Skip to content

Configure database metadata

Prerequisites · pip install "datacoolie[db]" · an RDBMS the team can share · DDL privileges to create the metadata schema. End state · DatabaseProvider reading dc_framework_connections, dc_framework_dataflows, dc_framework_watermarks, and dc_framework_schema_hints tables.

Supported dialects

Any dialect supported by SQLAlchemy 2.x.

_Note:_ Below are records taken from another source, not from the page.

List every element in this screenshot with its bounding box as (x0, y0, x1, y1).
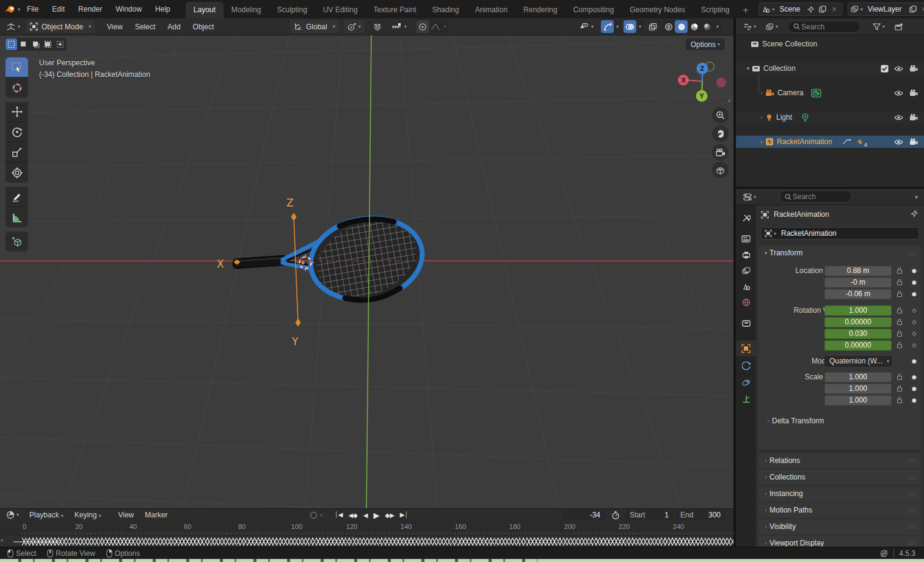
tab-output-icon[interactable] (736, 247, 756, 263)
hide-eye-icon[interactable] (894, 114, 903, 121)
tool-measure[interactable] (5, 207, 28, 227)
tab-object-data-icon[interactable] (736, 391, 756, 407)
frame-end-field[interactable]: End300 (675, 509, 726, 520)
outliner-row-light[interactable]: › Light (736, 111, 924, 123)
lock-icon[interactable] (897, 267, 903, 274)
tab-layout[interactable]: Layout (186, 2, 224, 18)
tab-uv-editing[interactable]: UV Editing (315, 2, 366, 18)
outliner-search[interactable] (788, 21, 860, 33)
lock-icon[interactable] (897, 307, 903, 314)
shading-material-icon[interactable] (688, 20, 700, 33)
outliner-search-input[interactable] (800, 22, 855, 32)
shading-wireframe-icon[interactable] (662, 20, 675, 33)
tool-cursor[interactable] (5, 78, 28, 98)
menu-timeline-view[interactable]: View (112, 511, 139, 519)
hide-eye-icon[interactable] (894, 65, 903, 72)
disable-render-camera-icon[interactable] (909, 65, 918, 72)
current-frame-field[interactable]: -34 (562, 509, 605, 520)
tab-collection-icon[interactable] (736, 315, 756, 331)
outliner-row-racket-animation[interactable]: › RacketAnimation 4 (736, 136, 924, 148)
tool-transform[interactable] (5, 162, 28, 183)
lock-icon[interactable] (897, 279, 903, 286)
timeline-keyframe-band[interactable]: ‹ (0, 535, 733, 547)
tab-world-icon[interactable] (736, 294, 756, 310)
properties-options-dropdown[interactable]: ▾ (915, 194, 918, 200)
mode-dropdown[interactable]: Object Mode ▾ (26, 20, 95, 33)
object-name-field[interactable]: ▾ RacketAnimation (761, 227, 919, 239)
tool-move[interactable] (5, 102, 28, 122)
panel-grip-icon[interactable]: ∷∷ (908, 540, 917, 547)
sidebar-collapse-arrow[interactable]: ‹ (728, 97, 730, 104)
tab-modeling[interactable]: Modeling (224, 2, 269, 18)
select-circle-icon[interactable] (30, 38, 42, 50)
animate-dot-icon[interactable]: ● (910, 268, 919, 274)
panel-grip-icon[interactable]: ∷∷ (908, 491, 917, 497)
toggle-orthographic-button[interactable] (712, 162, 729, 178)
expand-chevron-icon[interactable]: › (758, 114, 765, 120)
select-lasso-icon[interactable] (42, 38, 54, 50)
tool-scale[interactable] (5, 142, 28, 162)
overlays-toggle-icon[interactable] (624, 20, 636, 33)
tab-sculpting[interactable]: Sculpting (269, 2, 315, 18)
keyframe-diamonds[interactable] (22, 538, 733, 546)
menu-marker[interactable]: Marker (139, 511, 173, 519)
transform-panel-header[interactable]: ▾ Transform ∷∷ (758, 246, 922, 260)
properties-search[interactable] (779, 191, 852, 203)
pin-icon[interactable] (805, 6, 817, 13)
auto-keying-toggle-icon[interactable] (309, 511, 318, 520)
tool-add-cube[interactable] (5, 232, 28, 252)
tab-constraints-icon[interactable] (736, 374, 756, 390)
scale-z-field[interactable]: 1.000 (824, 395, 892, 406)
properties-search-input[interactable] (791, 192, 846, 202)
menu-file[interactable]: File (20, 5, 45, 13)
collection-exclude-checkbox[interactable] (881, 65, 889, 73)
gizmos-toggle-icon[interactable] (601, 20, 614, 33)
lock-icon[interactable] (897, 373, 903, 381)
tool-annotate[interactable] (5, 187, 28, 207)
snap-with-dropdown[interactable]: ▾ (388, 20, 410, 33)
expand-chevron-icon[interactable]: › (758, 90, 765, 96)
lock-icon[interactable] (897, 396, 903, 404)
animation-action-icon[interactable] (842, 138, 852, 145)
lock-icon[interactable] (897, 290, 903, 297)
panel-grip-icon[interactable]: ∷∷ (908, 474, 917, 481)
add-workspace-button[interactable]: + (738, 2, 754, 18)
unlink-scene-icon[interactable]: ✕ (829, 5, 839, 13)
rotation-y-field[interactable]: 0.030 (824, 329, 892, 339)
editor-type-outliner-icon[interactable]: ▾ (740, 20, 760, 33)
tab-animation[interactable]: Animation (467, 2, 515, 18)
expand-chevron-icon[interactable]: ▾ (744, 65, 752, 71)
animate-dot-icon[interactable]: ● (910, 374, 919, 380)
camera-data-badge-icon[interactable] (811, 89, 821, 98)
panel-relations[interactable]: ›Relations∷∷ (758, 453, 922, 469)
outliner-row-scene-collection[interactable]: Scene Collection (736, 38, 924, 50)
editor-type-properties-icon[interactable]: ▾ (740, 191, 760, 203)
panel-motion-paths[interactable]: ›Motion Paths∷∷ (758, 503, 922, 518)
tab-scripting[interactable]: Scripting (693, 2, 738, 18)
keyframe-diamond-icon[interactable]: ◇ (910, 342, 919, 348)
pan-view-button[interactable] (712, 125, 729, 142)
rotation-mode-dropdown[interactable]: Quaternion (W...▾ (824, 356, 892, 367)
jump-to-end-button[interactable]: ▶⏐ (398, 511, 410, 519)
viewport-3d[interactable]: Z X Y User Perspective (-34) Collection … (0, 35, 733, 508)
shading-solid-icon[interactable] (675, 20, 688, 33)
menu-keying[interactable]: Keying▾ (69, 511, 107, 519)
editor-divider-vertical[interactable] (733, 18, 736, 547)
menu-render[interactable]: Render (71, 5, 109, 13)
scene-name[interactable]: Scene (774, 5, 805, 13)
snap-toggle-magnet-icon[interactable] (369, 20, 385, 33)
lock-icon[interactable] (897, 385, 903, 392)
menu-edit[interactable]: Edit (45, 5, 71, 13)
shading-rendered-icon[interactable] (700, 20, 713, 33)
location-y-field[interactable]: -0 m (824, 277, 892, 288)
location-z-field[interactable]: -0.06 m (824, 289, 892, 299)
delta-transform-subpanel[interactable]: › Delta Transform (758, 415, 922, 426)
scale-x-field[interactable]: 1.000 (824, 372, 892, 382)
view-layer-name[interactable]: ViewLayer (863, 5, 907, 13)
pivot-point-dropdown[interactable]: ▾ (344, 20, 365, 33)
tab-object-icon[interactable] (736, 340, 756, 356)
rotation-x-field[interactable]: 0.00000 (824, 317, 892, 327)
frame-start-field[interactable]: Start1 (625, 509, 674, 520)
gizmo-minus-x-ball[interactable] (716, 78, 726, 87)
transform-orientation-dropdown[interactable]: Global ▾ (290, 20, 339, 33)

The usecase-sim testbed ships DDL for SQLite, PostgreSQL, MySQL, MSSQL, and Oracle — see usecase-sim/metadata/database/.

Schema

erDiagram
    dc_framework_connections ||--o{ dc_framework_dataflows : "source / destination connection"
    dc_framework_dataflows ||--o{ dc_framework_schema_hints : "many"
    dc_framework_dataflows ||--o| dc_framework_watermarks : "per dataflow"

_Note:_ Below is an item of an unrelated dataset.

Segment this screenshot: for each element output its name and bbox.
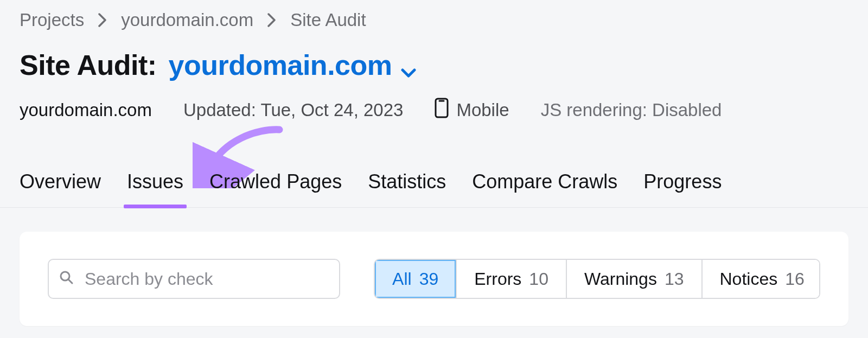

All tables are workspace-scoped (workspace_id column) and honour soft-delete (deleted_at IS NULL).

Loading

from datacoolie.metadata.database_provider import DatabaseProvider

provider = DatabaseProvider(
    connection_string="postgresql+psycopg2://user:pwd@host:5432/metadata",
    workspace_id="your-workspace-id",
)

Seeding

Use usecase-sim/scripts/setup_metadata.py --targets db:postgresql as a reference implementation. It:

  1. Creates the schema via dialect-specific DDL.
  2. Parses every canonical JSON metadata file.
  3. INSERTs connections, dataflows, and children under a single transaction.

Concurrency notes

  • DatabaseProvider opens one short-lived connection per operation. It does not pin a session across the driver's parallel execution. Safe with max_workers > 1.
  • Watermarks are written with SELECT ... FOR UPDATE on dialects that support it, otherwise an optimistic upsert.